DeleteThe first point concerns the temptation to think about perception as mediated by something like percepts, appearances, or the like. I thought of a different way of expressing the idea: my being conscious, e.g., of there being a red traffic light in front of me consists in or is dependent on there being in my consciousness something that represents a red traffic light in virtue of its being red and having the shape of a traffic light. This is the view we are tempted to adopt, and which I wished to criticize.
(This idea, by the way, seems to me to be an instance of a general tendency within contemporary Western philosophy to think of representation as a relation which obtains between the representation and what is represented by virtue of the relation between the *properties* of the two terms.

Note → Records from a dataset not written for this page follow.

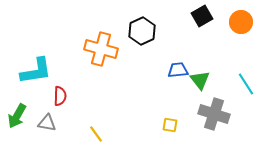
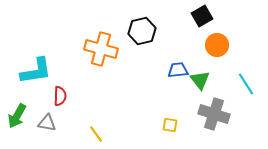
orange circle: moved 24 px left, 23 px down
black hexagon: rotated 12 degrees clockwise
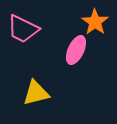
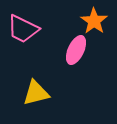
orange star: moved 1 px left, 1 px up
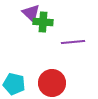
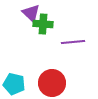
green cross: moved 2 px down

Thus, it is inherent in my red, traffic-light shaped image that it is an image of a red traffic light. Yet representation is more usefully be thought of in terms of something being assigned *the role* of representing this or that. I should get back to this.)
The second point is the suggestion that see-that locutions are a more fruitful starting point for discussions about perception than direct-object locutions, the reason being that the use of direct-object locutions is more varied and harder to survey. Also, it is easier to imagine the sort of narrative into which see-that locutions fit, whereas with direct-object locutions the context to be imagined is much more open; hence my suggestion that in cnnn with them it is more tempting to sink into the contemplation of “what it is like to see a red rose”, etc. But I’m not sure whether I am right about this or not.
On the other hand, as you point out, direct-object locutions are no different from see-that locutions in that they do not enjoy first person authority any more than the other kind. My suggestion was simply that we tend to surround them with a different (hazier) atmosphere.
I’ll get back to your last point in a separate response.
I am inclined now to regard your earlier comments on James and Gopnik as observations of risks in our reading of the descriptions they offer. Any characterisation of how things appear to another person can, in principle, be taken in an inappropriate way; and, with that, may require particular sensitivity on the part of the one offering the description to how it is likely to be taken by the particular person to whom she is offering it. (I am thinking such descriptions may be more prone to such risks than are other forms of description – perhaps because of unclarities about ‘how much of myself’ I need to leave behind when taking on the description. But I’m not sure about that.) Where we are dealing with the experience of people at a considerable distance from ourselves (and even, perhaps, bats) the dangers are particularly acute. But that is not to say that the attempt need be misconceived. (With that, your specific concerns about Gopnik’s articulations might be read as pointers to ways in which they could be improved.)